# argument with ex spouse



## Guest (Feb 18, 2007)

ex spouse keeps coming to my house without notice or permission- she is not threatening or anything but she is a pain in the ass- what recourse do I have if any?thanks


----------



## 94c (Oct 21, 2005)

sounds like criminal harrassment.


----------



## Rock (Mar 20, 2005)

Clearly tell her she is not welcome and DOCUMENT EVERYTHING. If it continues from there you will have further recourse.


----------



## JoninNH (Jan 29, 2004)

Tear Gas.


----------



## rocksy1826 (Nov 12, 2006)

donkey punch


----------



## TacOps (Nov 28, 2006)

Unregistered said:


> ex spouse keeps coming to my house without notice or permission- she is not threatening or anything but she is a pain in the ass- what recourse do I have if any?thanks


Yo man she gets all up in my grill dawg


----------



## BSP268 (May 1, 2006)

rocksy1826 said:


> donkey punch


lol!!! that would be funny but it will suck with the 209a after!


----------



## Andy0921 (Jan 12, 2006)

> Tear Gas.


:dito:



> donkey punch


How unlady like :roll:


----------



## frapmpd24 (Sep 3, 2004)

Unregistered said:


> ex spouse keeps coming to my house without notice or permission- she is not threatening or anything but she is a pain in the ass- what recourse do I have if any?thanks


Along with a log entry at the local police department documenting your concerns or criminal harrassment if it amounts to that, you could always consider typing up a no trespass order, have it notarized, and send it registered mail if it concerns you that much.

Seeing how there is only some basic info in your post to go on, that is providing you have exclusive access to the house and there is nothing pending in probate court, otherwise if there is anything ongoing (ie: divorce or property rights issues) handle it through attorney's, it is a civil matter.


----------



## JoninNH (Jan 29, 2004)

frapmpd24 said:


> Along with a log entry at the local police department documenting your concerns or criminal harrassment if it amounts to that, you could always consider typing up a no trespass order, have it notarized, and send it registered mail if it concerns you that much.
> 
> Seeing how there is only some basic info in your post to go on, that is providing you have exclusive access to the house and there is nothing pending in probate court, otherwise if there is anything ongoing (ie: divorce or property rights issues) handle it through attorney's, it is a civil matter.

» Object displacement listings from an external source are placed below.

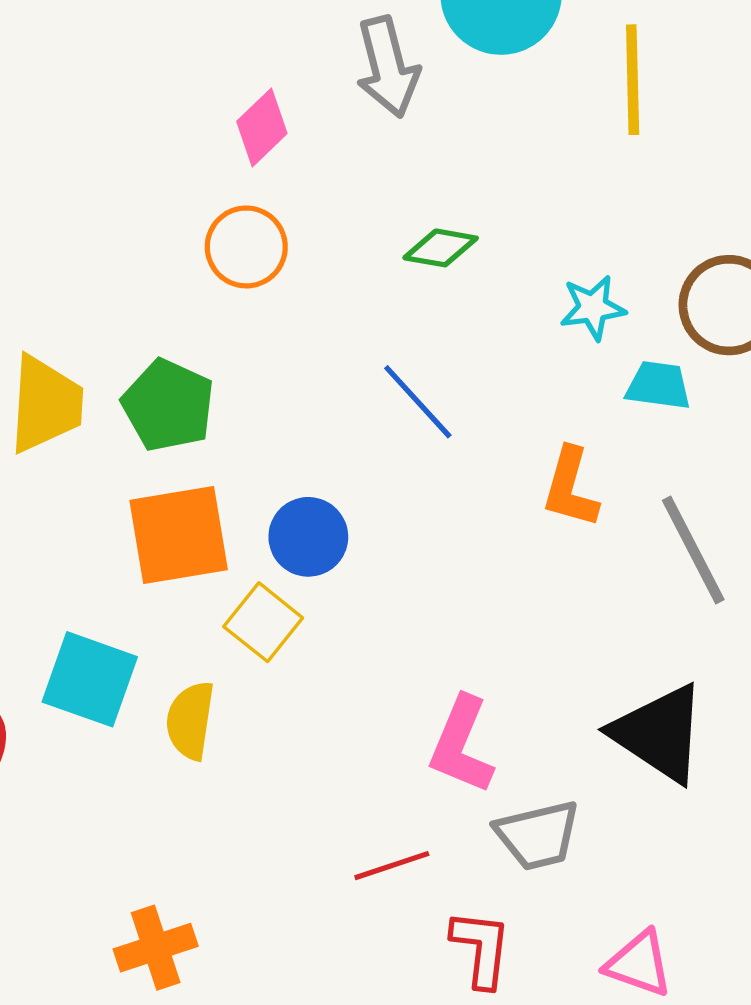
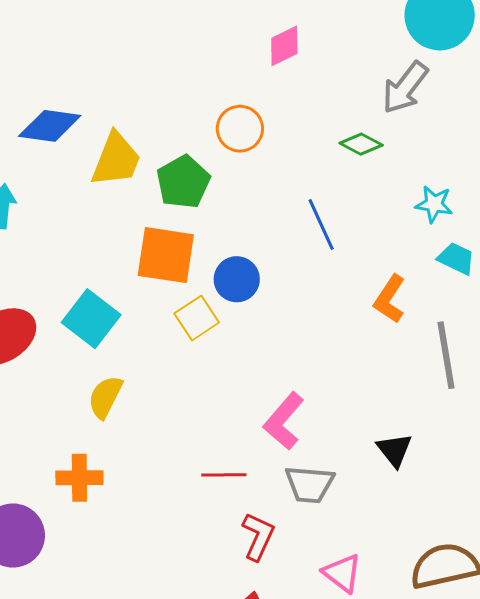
gray arrow: (388, 67) -> (405, 88), moved, turned 34
orange circle: (246, 247) -> (240, 129), moved
yellow semicircle: (190, 720) -> (105, 397), moved
black triangle: (659, 733) -> (394, 450), size x0.6

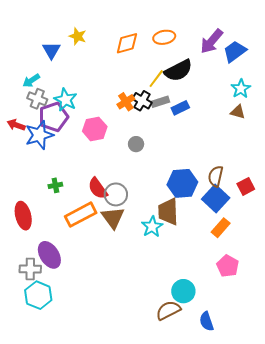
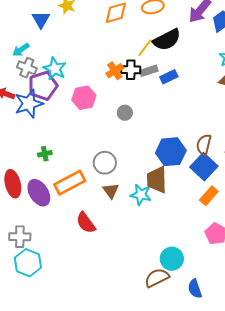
black cross: (142, 101) -> (131, 70), turned -30
red semicircle: (98, 188) -> (86, 223), moved
brown triangle: (113, 218) -> (111, 191), moved, size x0.7
cyan star: (152, 227) -> (141, 195), turned -30
purple ellipse: (49, 255) -> (39, 193), moved

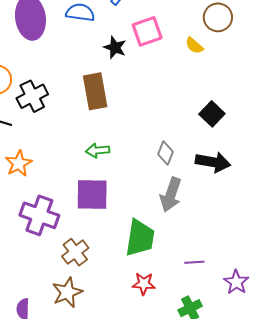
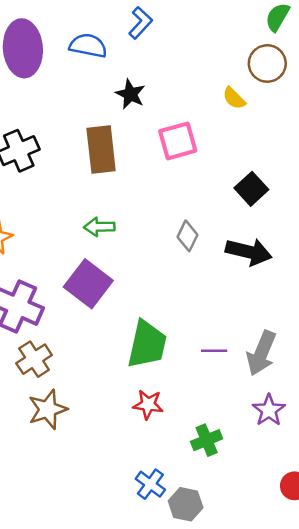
pink square: (147, 31) -> (178, 141), moved
purple square: (92, 195) -> (88, 284), turned 33
gray arrow: (171, 195) -> (261, 353), moved
brown cross: (75, 252) -> (34, 359), moved
purple line: (194, 262) -> (214, 351), moved

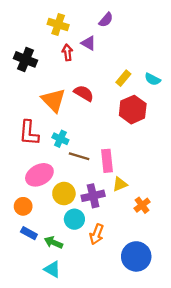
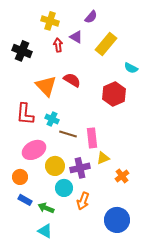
yellow rectangle: (123, 78) -> (106, 44), moved, size x1.6

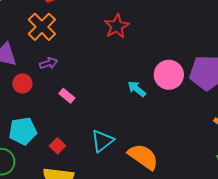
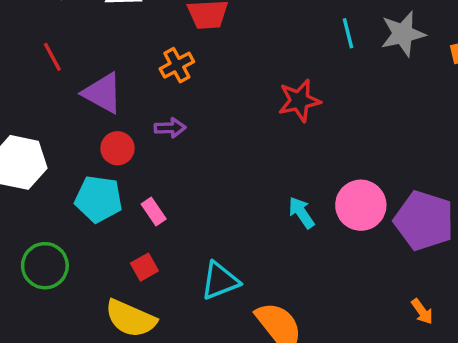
orange cross: (42, 27) -> (177, 65), size x0.7
pink rectangle: (67, 96) -> (154, 212), moved
cyan pentagon: (23, 131) -> (99, 199), moved

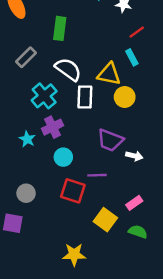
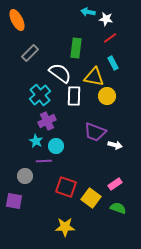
green rectangle: (60, 28) -> (76, 48), moved
red line: (137, 32) -> (110, 38), moved
gray rectangle: (26, 57) -> (30, 53), moved
cyan star: (27, 139) -> (36, 141), moved
purple line: (97, 175) -> (44, 161), moved
red square: (73, 191) -> (66, 187), moved

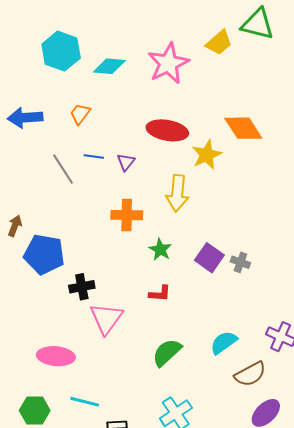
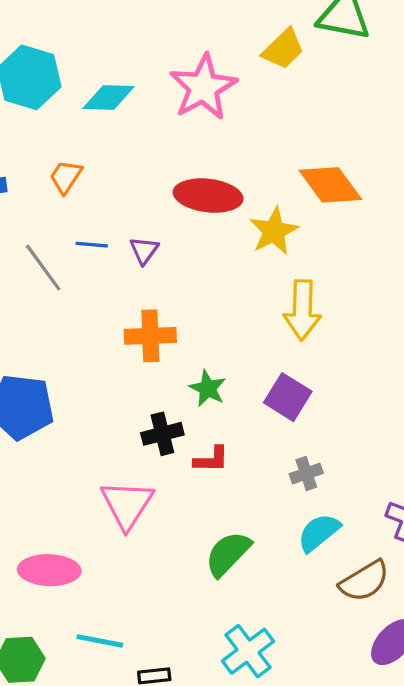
yellow arrow: (177, 193) -> (302, 310), moved
gray cross: (240, 262) -> (306, 474), moved, turned -36
black cross: (82, 287) -> (162, 434), moved

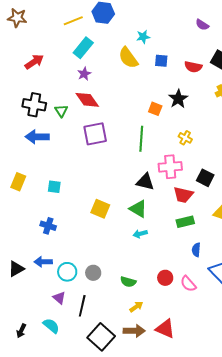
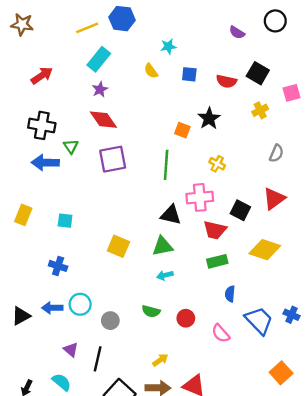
yellow semicircle: (128, 58) -> (151, 71), size x0.6
green triangle: (61, 111) -> (71, 146), moved
green triangle: (138, 209) -> (163, 246), turned -42
cyan circle: (67, 272) -> (80, 304), moved
red circle: (165, 278) -> (186, 318), moved
green semicircle: (128, 282) -> (151, 311), moved

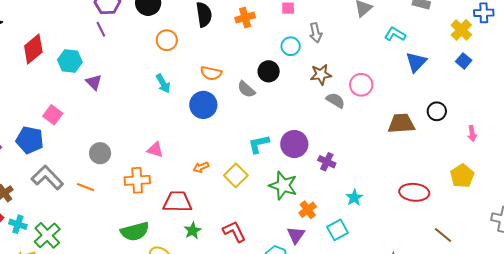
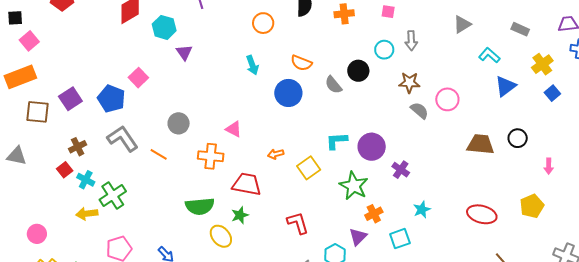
yellow cross: (461, 30) -> (542, 64), moved
green star: (193, 231) -> (240, 215), moved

Damn it! I knew someone would reply seriously eventually.


----------



## HELPMe (Dec 17, 2004)

you could camp out in the bushes and shoot her in the ass with a BB gun? That what i do when squirls come in my yard


----------



## SOT (Jul 30, 2004)

Get a trespass order and call the cops if she violates it


----------



## rocksy1826 (Nov 12, 2006)

BSP268 said:


> lol!!! that would be funny but it will suck with the 209a after!


if only "bitch had it comin'" was a valid defense.

....i'm going to get thrown out of the pink mafia for turning on a fellow female like this



HELPMe said:


> you could camp out in the bushes and shoot her in the ass with a BB gun? That what i do when squirls come in my yard


I want to come over to your house!!! squirrel shooting would be an awesome drunken time


----------



## 4ransom (Mar 1, 2006)

Maybe she wants to go one last lap around the track with ya. Invite her in and give her what she wants.


----------



## SOT (Jul 30, 2004)

Then she will cry "rape"....once gone a spouse/significant other should be GONE.


----------



## no$.10 (Oct 18, 2005)

um...move?


----------



## honor12900 (May 9, 2006)

If you find a bunny on the stove take action.


----------



## justanotherparatrooper (Aug 27, 2006)

SOT_II said:


> Get a trespass order and call the cops if she violates it


WhAT he said!...and it aint worth " one last time", it'll be the most expensive lay you ever get


----------



## rocksy1826 (Nov 12, 2006)

no way! take the one last time and then stick it in her butt with no warning. 


..that'll teach her


----------



## mikey742 (Mar 4, 2005)

rocksy1826 said:


> no way! take the one last time and then stick it in her butt with no warning.
> 
> ..that'll teach her


That's great nothing like the sneak attack!!


----------